INSOMNIA is spyware that has been used by the group Evil Eye.[1]

ID: S0463
Platforms: iOS
Version: 1.0
Created: 02 June 2020
Last Modified: 24 June 2020

Techniques Used

Domain ID Name Use
Mobile T1433 Access Call Log

INSOMNIA can retrieve the call history.[2]

Mobile T1432 Access Contact List

INSOMNIA can collect the device’s contact list.[2]

Mobile T1418 Application Discovery

INSOMNIA can obtain a list of installed non-Apple applications.[2]

Mobile T1412 Capture SMS Messages

INSOMNIA can retrieve SMS messages and iMessages.[2]

Mobile T1540 Code Injection

INSOMNIA grants itself permissions by injecting its hash into the kernel’s trust cache.[2]

Mobile T1533 Data from Local System

INSOMNIA can collect application database files, including Gmail, Hangouts, device photos, and container directories of third-party apps.[2]

Mobile T1456 Drive-by Compromise

INSOMNIA has utilized malicious JavaScript and iframes to exploit WebKit running on vulnerable iOS 12 devices.[1]

Mobile T1404 Exploit OS Vulnerability

INSOMNIA exploits a WebKit vulnerability to achieve root access on the device.[1]

Mobile T1579 Keychain

INSOMNIA can extract the device’s keychain.[2]

Mobile T1430 Location Tracking

INSOMNIA can track the device’s location.[2]

Mobile T1406 Obfuscated Files or Information

INSOMNIA obfuscates various pieces of information within the application.[1]

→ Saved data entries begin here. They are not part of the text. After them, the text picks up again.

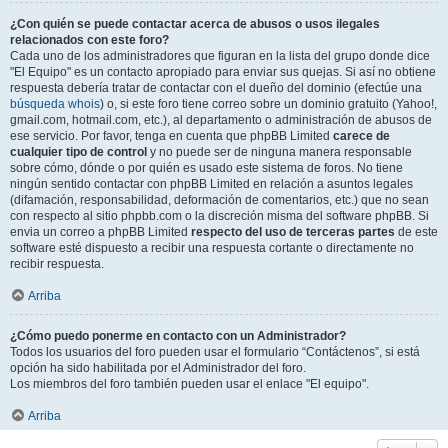
¿Con quién se puede contactar acerca de abusos o usos ilegales
relacionados con este foro?
Cada uno de los administradores que figuran en la lista del grupo donde dice
"El Equipo" es un contacto apropiado para enviar sus quejas. Si así no obtiene
respuesta debería tratar de contactar con el dueño del dominio (efectúe una
búsqueda whois
) o, si este foro tiene correo sobre un dominio gratuito (Yahoo!,
gmail.com, hotmail.com, etc.), al departamento o administración de abusos de
ese servicio. Por favor, tenga en cuenta que phpBB Limited
carece de
cualquier tipo de control
y no puede ser de ninguna manera responsable
sobre cómo, dónde o por quién es usado este sistema de foros. No tiene
ningún sentido contactar con phpBB Limited en relación a asuntos legales
(difamación, responsabilidad, deformación de comentarios, etc.) que no sean
con respecto al sitio phpbb.com o la discreción misma del software phpBB. Si
envia un correo a phpBB Limited
respecto del uso de terceras partes
de este
software esté dispuesto a recibir una respuesta cortante o directamente no
recibir respuesta.
Arriba
¿Cómo puedo ponerme en contacto con un Administrador?
Todos los usuarios del foro pueden usar el formulario “Contáctenos”, si está
opción ha sido habilitada por el Administrador del foro.
Los miembros del foro también pueden usar el enlace "El equipo".
Arriba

Mobile T1437 Standard Application Layer Protocol

INSOMNIA communicates with the C2 server using HTTPS requests.[1]

Mobile T1426 System Information Discovery

INSOMNIA can collect the device’s name, serial number, iOS version, total disk space, and free disk space.[2]

Mobile T1422 System Network Configuration Discovery

INSOMNIA can collect the device’s phone number, ICCID, IMEI, and the currently active network interface (Wi-Fi or cellular).[2]

Mobile T1509 Uncommonly Used Port

INSOMNIA has communicated with the C2 over TCP ports 43111, 43223, and 43773.[1]